__Task to complete__: Images in the entries are to be skipped, and everything else is to be written out exactly.

__Data provided__:
-- Opening Marker --

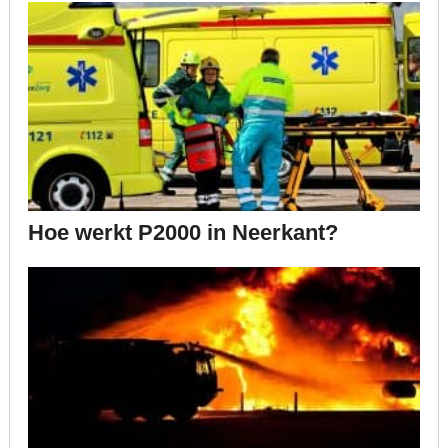
Hoe werkt P2000 in Neerkant?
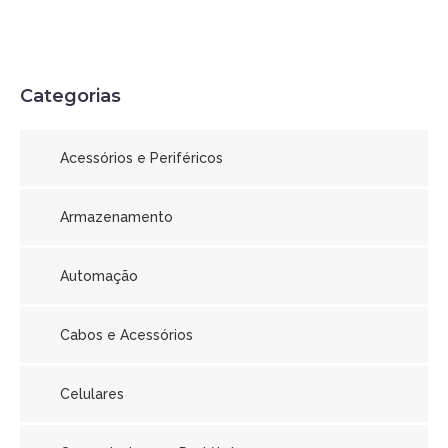
Categorias
Acessórios e Periféricos
Armazenamento
Automação
Cabos e Acessórios
Celulares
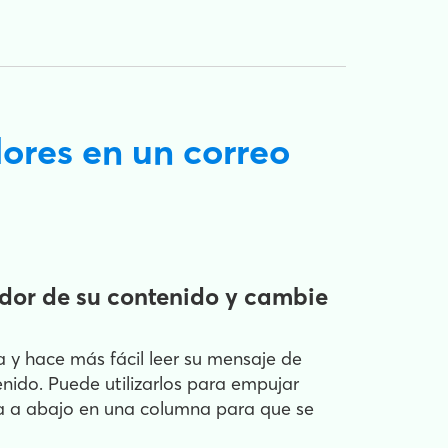
ores en un correo
edor de su contenido y cambie
a y hace más fácil leer su mensaje de
nido. Puede utilizarlos para empujar
ba a abajo en una columna para que se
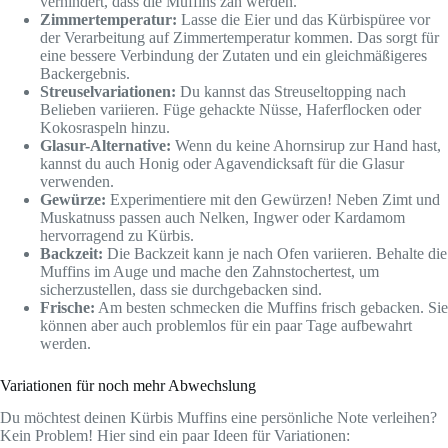
verhindert, dass die Muffins zäh werden.
Zimmertemperatur:
Lasse die Eier und das Kürbispüree vor
der Verarbeitung auf Zimmertemperatur kommen. Das sorgt für
eine bessere Verbindung der Zutaten und ein gleichmäßigeres
Backergebnis.
Streuselvariationen:
Du kannst das Streuseltopping nach
Belieben variieren. Füge gehackte Nüsse, Haferflocken oder
Kokosraspeln hinzu.
Glasur-Alternative:
Wenn du keine Ahornsirup zur Hand hast,
kannst du auch Honig oder Agavendicksaft für die Glasur
verwenden.
Gewürze:
Experimentiere mit den Gewürzen! Neben Zimt und
Muskatnuss passen auch Nelken, Ingwer oder Kardamom
hervorragend zu Kürbis.
Backzeit:
Die Backzeit kann je nach Ofen variieren. Behalte die
Muffins im Auge und mache den Zahnstochertest, um
sicherzustellen, dass sie durchgebacken sind.
Frische:
Am besten schmecken die Muffins frisch gebacken. Sie
können aber auch problemlos für ein paar Tage aufbewahrt
werden.
Variationen für noch mehr Abwechslung
Du möchtest deinen Kürbis Muffins eine persönliche Note verleihen?
Kein Problem! Hier sind ein paar Ideen für Variationen:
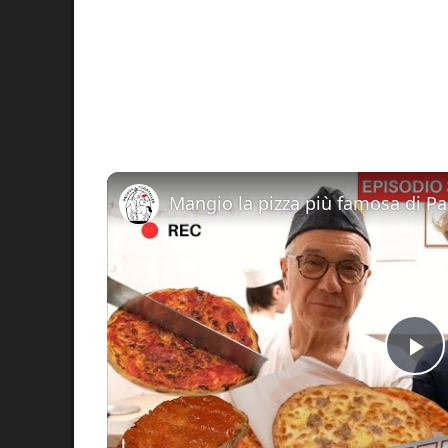
Pl
Vi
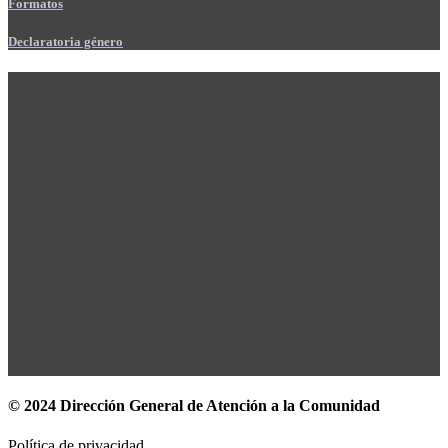
Formatos
Declaratoria género
© 2024 Dirección General de Atención a la Comunidad
Política de privacidad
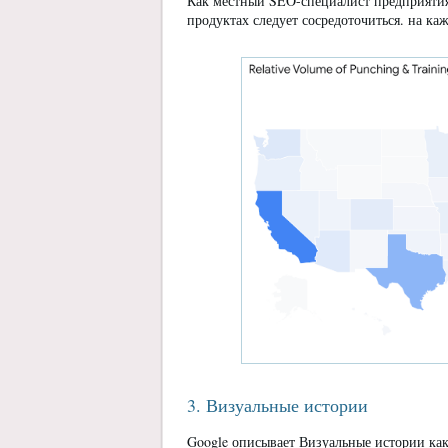
Как местный SEO-специалист предприятия,
продуктах следует сосредоточиться. на ка
3. Визуальные истории
Google описывает Визуальные истории ка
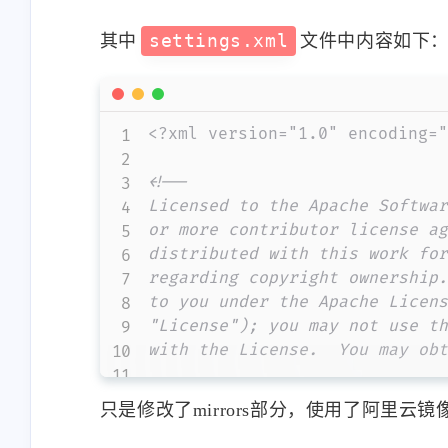
互动
最近评论
修改Maven配置文件
使用默认Maven配置文件，在下载包时
IDEA内修改路径为
File->Settings-
可以修改默认的文件，也可以重新使用一
方法。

-- Closing Marker --

__Response__:
Hoe werkt P2000 in Neerkant?
Categorias
Acessórios e Periféricos
Armazenamento
Automação
Cabos e Acessórios
Celulares
ores en un correo
edor de su contenido y cambie
a y hace más fácil leer su mensaje de
nido. Puede utilizarlos para empujar
ba a abajo en una columna para que se
verhindert, dass die Muffins zäh werden.
Zimmertemperatur:
Lasse die Eier und das Kürbispüree vor
der Verarbeitung auf Zimmertemperatur kommen. Das sorgt für
eine bessere Verbindung der Zutaten und ein gleichmäßigeres
Backergebnis.
Streuselvariationen:
Du kannst das Streuseltopping nach
Belieben variieren. Füge gehackte Nüsse, Haferflocken oder
Kokosraspeln hinzu.
Glasur-Alternative:
Wenn du keine Ahornsirup zur Hand hast,
kannst du auch Honig oder Agavendicksaft für die Glasur
verwenden.
Gewürze:
Experimentiere mit den Gewürzen! Neben Zimt und
Muskatnuss passen auch Nelken, Ingwer oder Kardamom
hervorragend zu Kürbis.
Backzeit:
Die Backzeit kann je nach Ofen variieren. Behalte die
Muffins im Auge und mache den Zahnstochertest, um
sicherzustellen, dass sie durchgebacken sind.
Frische:
Am besten schmecken die Muffins frisch gebacken. Sie
können aber auch problemlos für ein paar Tage aufbewahrt
werden.
Variationen für noch mehr Abwechslung
Du möchtest deinen Kürbis Muffins eine persönliche Note verleihen?
Kein Problem! Hier sind ein paar Ideen für Variationen:
Pl
Vi
Formatos
Declaratoria género
© 2024 Dirección General de Atención a la Comunidad
Política de privacidad
Как местный SEO-специалист предприятия,
продуктах следует сосредоточиться. на ка
3. Визуальные истории
Google описывает Визуальные истории ка
互动
最近评论
修改Maven配置文件
使用默认Maven配置文件，在下载包时
IDEA内修改路径为
File->Settings-
可以修改默认的文件，也可以重新使用一
方法。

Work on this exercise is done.